Gile Krista J, Handcock Mark S
Nuffield College, University of Oxford.
Sociol Methodol. 2010 Aug;40(1):285-327. doi: 10.1111/j.1467-9531.2010.01223.x.
Respondent-Driven Sampling (RDS) employs a variant of a link-tracing network sampling strategy to collect data from hard-to-reach populations. By tracing the links in the underlying social network, the process exploits the social structure to expand the sample and reduce its dependence on the initial (convenience) sample.The current estimators of population averages make strong assumptions in order to treat the data as a probability sample. We evaluate three critical sensitivities of the estimators: to bias induced by the initial sample, to uncontrollable features of respondent behavior, and to the without-replacement structure of sampling.Our analysis indicates: (1) that the convenience sample of seeds can induce bias, and the number of sample waves typically used in RDS is likely insufficient for the type of nodal mixing required to obtain the reputed asymptotic unbiasedness; (2) that preferential referral behavior by respondents leads to bias; (3) that when a substantial fraction of the target population is sampled the current estimators can have substantial bias.This paper sounds a cautionary note for the users of RDS. While current RDS methodology is powerful and clever, the favorable statistical properties claimed for the current estimates are shown to be heavily dependent on often unrealistic assumptions. We recommend ways to improve the methodology.

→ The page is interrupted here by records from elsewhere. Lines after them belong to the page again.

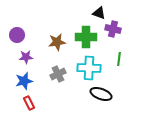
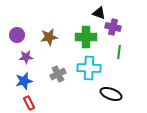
purple cross: moved 2 px up
brown star: moved 8 px left, 5 px up
green line: moved 7 px up
black ellipse: moved 10 px right
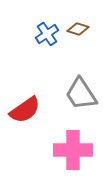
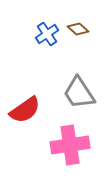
brown diamond: rotated 25 degrees clockwise
gray trapezoid: moved 2 px left, 1 px up
pink cross: moved 3 px left, 5 px up; rotated 9 degrees counterclockwise
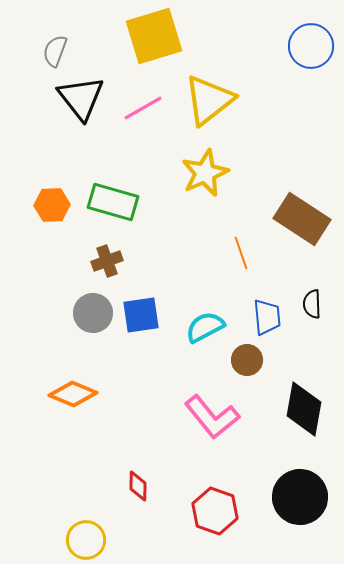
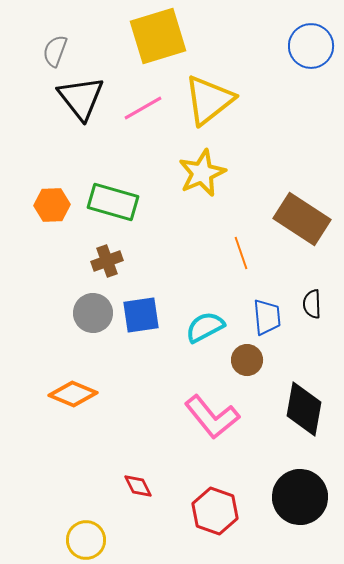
yellow square: moved 4 px right
yellow star: moved 3 px left
red diamond: rotated 28 degrees counterclockwise
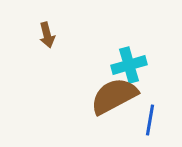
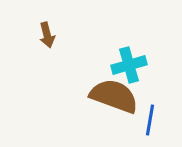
brown semicircle: rotated 48 degrees clockwise
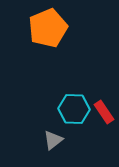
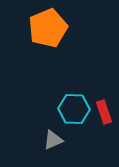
red rectangle: rotated 15 degrees clockwise
gray triangle: rotated 15 degrees clockwise
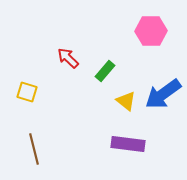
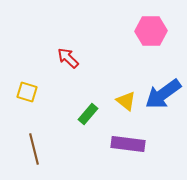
green rectangle: moved 17 px left, 43 px down
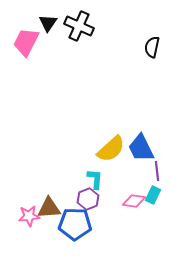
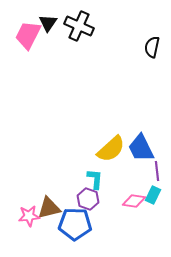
pink trapezoid: moved 2 px right, 7 px up
purple hexagon: rotated 20 degrees counterclockwise
brown triangle: rotated 10 degrees counterclockwise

应答驱动抽样(RDS)采用了一种链接追踪网络抽样策略的变体,从难以接触到的人群中收集数据。通过追踪潜在社会网络中的链接,该过程利用社会结构来扩大样本规模并减少对初始(便利)样本的依赖。当前总体均值的估计方法做出了很强的假设,以便将数据视为概率样本。我们评估了估计方法的三个关键敏感性:对初始样本引起的偏差、对应答者行为不可控特征以及对无放回抽样结构的敏感性。我们的分析表明:(1)种子的便利样本可能会导致偏差,并且RDS中通常使用的样本轮次数量可能不足以实现获得所谓渐近无偏性所需的节点混合类型;(2)应答者的优先推荐行为会导致偏差;(3)当目标人群的很大一部分被抽样时,当前的估计方法可能会有很大偏差。本文为RDS的使用者敲响了警钟。虽然当前的RDS方法强大且巧妙,但当前估计所宣称的良好统计特性被证明严重依赖于往往不切实际的假设。我们推荐了改进该方法的途径。